Break-bridge-fusion cycle due to Ac-Ds

Variegated kernels have sectors that differ. For example, a purple-yellow variegated kernal would ahve endosperm with purple spots on an otherwise yellow kernel. One way that the Ds-Ac transposable elements can cause variegated sectors is by the action of the Ac element which causes a chromosome break at the position of the Ds element.

The Ac element may be located on a non-homologous chromosome and cause a portion of the short arm of chromosome 9 to break off. This results in an acentric fragment. The sister chromatids of the remaining portion of chromosome 9 may then fuse.

After double fertilization, the endosperm tissue develops through repleated mitotis of somatic cells. The dissociation event results in a deficiency for the I factor which is distal to the Ds location.

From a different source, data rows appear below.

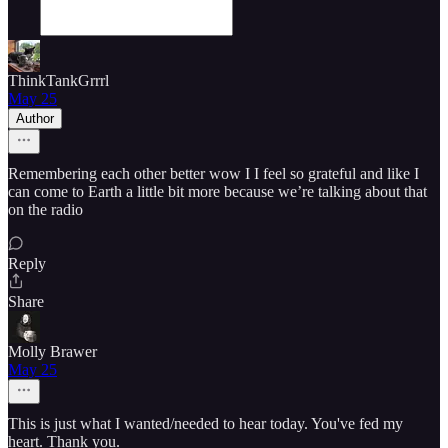
ThinkTankGrrrl
May 25
Author
Remembering each other better wow I I feel so grateful and like I
can come to Earth a little bit more because we’re talking about that
on the radio
Reply
Share
Molly Brawer
May 25
This is just what I wanted/needed to hear today. You've fed my
heart. Thank you.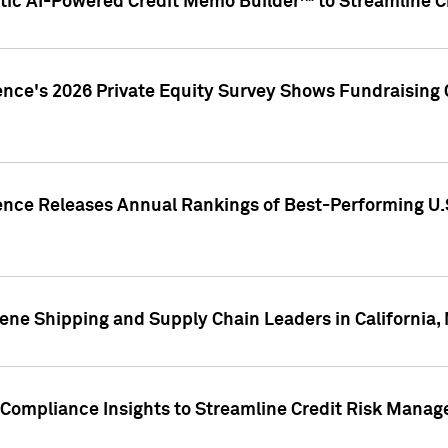
ic AI-Powered Credit Memo Builder™ to Streamline Cr
ence's 2026 Private Equity Survey Shows Fundraising 
gence Releases Annual Rankings of Best-Performing U
ene Shipping and Supply Chain Leaders in California,
Compliance Insights to Streamline Credit Risk Mana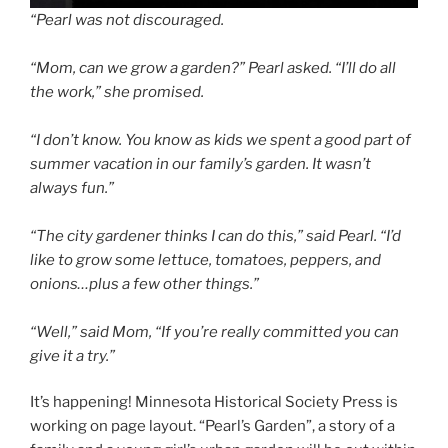
“Pearl was not discouraged.
“Mom, can we grow a garden?” Pearl asked. “I’ll do all
the work,” she promised.
“I don’t know. You know as kids we spent a good part of
summer vacation in our family’s garden. It wasn’t
always fun.”
“The city gardener thinks I can do this,” said Pearl. “I’d
like to grow some lettuce, tomatoes, peppers, and
onions…plus a few other things.”
“Well,” said Mom, “If you’re really committed you can
give it a try.”
It’s happening! Minnesota Historical Society Press is
working on page layout. “Pearl’s Garden”, a story of a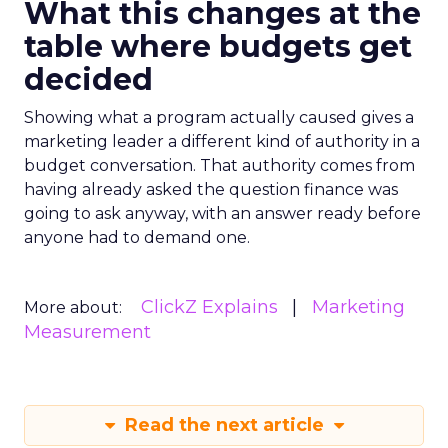
What this changes at the
table where budgets get
decided
Showing what a program actually caused gives a
marketing leader a different kind of authority in a
budget conversation. That authority comes from
having already asked the question finance was
going to ask anyway, with an answer ready before
anyone had to demand one.
ClickZ Explains
Marketing
More about:
Measurement
Read the next article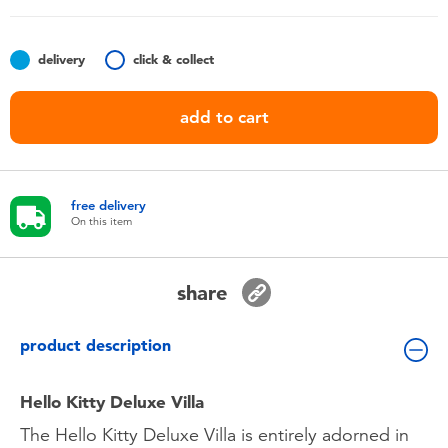
Toddler & Baby Toys
delivery
click & collect
Batteries
add to cart
Nintendo Switch
Blind Box
free delivery
On this item
Collectible Characters
share
Lifestyle Products
product description
Hello Kitty Deluxe Villa
The Hello Kitty Deluxe Villa is entirely adorned in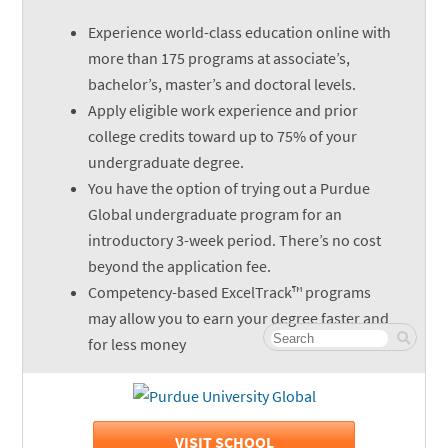
Experience world-class education online with
more than 175 programs at associate’s,
bachelor’s, master’s and doctoral levels.
Apply eligible work experience and prior
college credits toward up to 75% of your
undergraduate degree.
You have the option of trying out a Purdue
Global undergraduate program for an
introductory 3-week period. There’s no cost
beyond the application fee.
Competency-based ExcelTrack™ programs
may allow you to earn your degree faster and
for less money
VISIT SCHOOL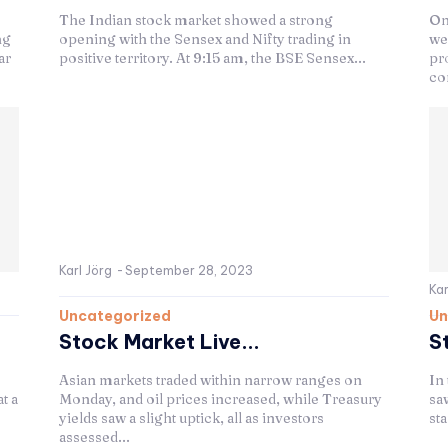
The Indian stock market showed a strong
On
ng
opening with the Sensex and Nifty trading in
we
ar
positive territory. At 9:15 am, the BSE Sensex...
pr
co
Karl Jörg
-
September 28, 2023
Kar
Uncategorized
Un
Stock Market Live...
S
Asian markets traded within narrow ranges on
In
t a
Monday, and oil prices increased, while Treasury
saw
yields saw a slight uptick, all as investors
sta
assessed...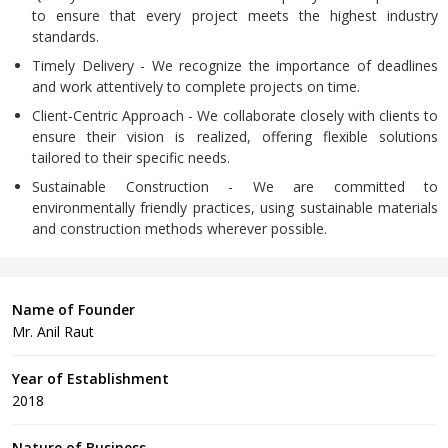
to ensure that every project meets the highest industry
standards.
Timely Delivery - We recognize the importance of deadlines
and work attentively to complete projects on time.
Client-Centric Approach - We collaborate closely with clients to
ensure their vision is realized, offering flexible solutions
tailored to their specific needs.
Sustainable Construction - We are committed to
environmentally friendly practices, using sustainable materials
and construction methods wherever possible.
Name of Founder
Mr. Anil Raut
Year of Establishment
2018
Nature of Business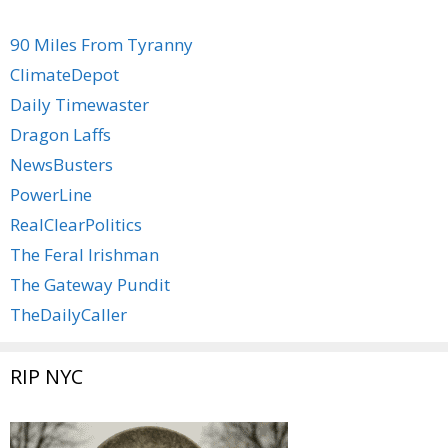
90 Miles From Tyranny
ClimateDepot
Daily Timewaster
Dragon Laffs
NewsBusters
PowerLine
RealClearPolitics
The Feral Irishman
The Gateway Pundit
TheDailyCaller
RIP NYC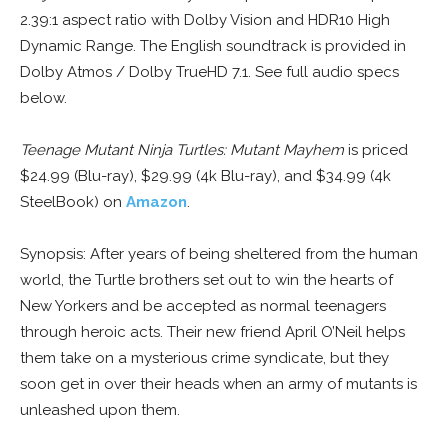
2.39:1 aspect ratio with Dolby Vision and HDR10 High
Dynamic Range. The English soundtrack is provided in
Dolby Atmos / Dolby TrueHD 7.1. See full audio specs
below.
Teenage Mutant Ninja Turtles: Mutant Mayhem
is priced
$24.99 (Blu-ray), $29.99 (4k Blu-ray), and $34.99 (4k
SteelBook) on
Amazon
.
Synopsis: After years of being sheltered from the human
world, the Turtle brothers set out to win the hearts of
New Yorkers and be accepted as normal teenagers
through heroic acts. Their new friend April O’Neil helps
them take on a mysterious crime syndicate, but they
soon get in over their heads when an army of mutants is
unleashed upon them.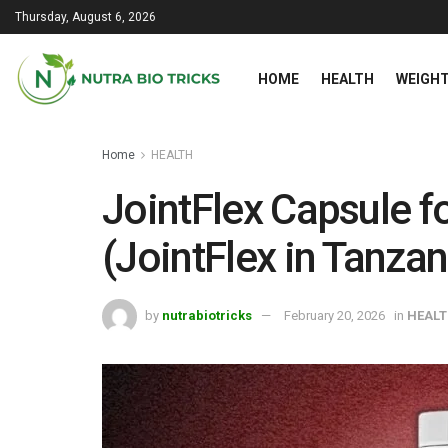
Thursday, August 6, 2026
HOME
HEALTH
WEIGHT
Home
HEALTH
JointFlex Capsule fo
(JointFlex in Tanzan
by
nutrabiotricks
February 20, 2026
in
HEAL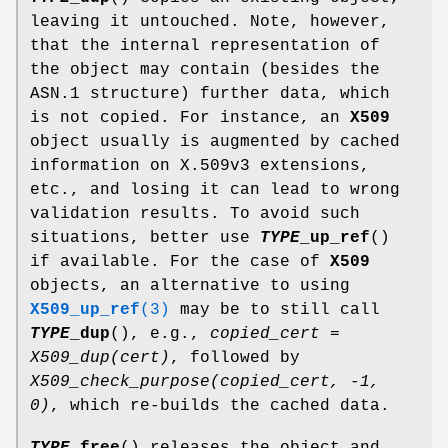
leaving it untouched. Note, however,
that the internal representation of
the object may contain (besides the
ASN.1 structure) further data, which
is not copied. For instance, an
X509
object usually is augmented by cached
information on X.509v3 extensions,
etc., and losing it can lead to wrong
validation results. To avoid such
situations, better use
TYPE
_up_ref
()
if available. For the case of
X509
objects, an alternative to using
X509_up_ref
(3)
may be to still call
TYPE
_dup
(), e.g.,
copied_cert =
X509_dup(cert)
, followed by
X509_check_purpose(copied_cert, -1,
0)
, which re-builds the cached data.
TYPE
_free
() releases the object and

The deficiency in the I allele results in purple aleurone color, provided the A₁, A₂, C, R, and Pr loci carry dominant alleles at other loci. Some cell lineages are deficient for the distal portion of chromosome 9 and have purple aleurone. Cell lineages that do not have a break due to the Ac-Ds elements will be yellow sectors. A break-bridge-fusion cycle is initiated, due to the fusion of the sister chromatids.

The Ds element is transposable and can relocate to another position of the short arm of chromosome 9. Perhaps Ds transposes to the right (proximal) to the I factor.

In the presence of the Ac element, the Ds element can dissociate or break at this new location.

The result is a break-bridge-fusion cycle for endosperm tissue which undergoes repeated mitotis of somatic cells.

Suppose the F₁ plant I Ds Sh₁ Bz Wx/C ds sh₁ bx wx is testcrossed to a female plant which is C ds sh1 bz wx/C ds sh₁ bz wx. The endosperm tissue is 3n. Assume that the male plant is homozygous for the Ac factor. Then the Ds element will interact with the Ac element to cause a chromosome break between the I and Sh₁ loci. Fusion of sister chromatids creates a dicentric chromosome which breaks at various locations during anaphase of mitosis. Variegated sectors of the kernels result.

Prophase

Anaphase

One cell might receive the duplicate segment for Bz Sh₁ Sh₁ Bz Wx and cells from this lineage would be non-shrunken (Sh₁) with normal starch (Wx). Cells derived from the other lineage would only have the Wx allele and would be deficient for Bz Sh₁. Due to the deficiency, these cells would have the shrunken phenotype, purple endosperm, bronze color. The Bz and Sh1 alleles are deficient and would have the bz, sh₁ phenotype.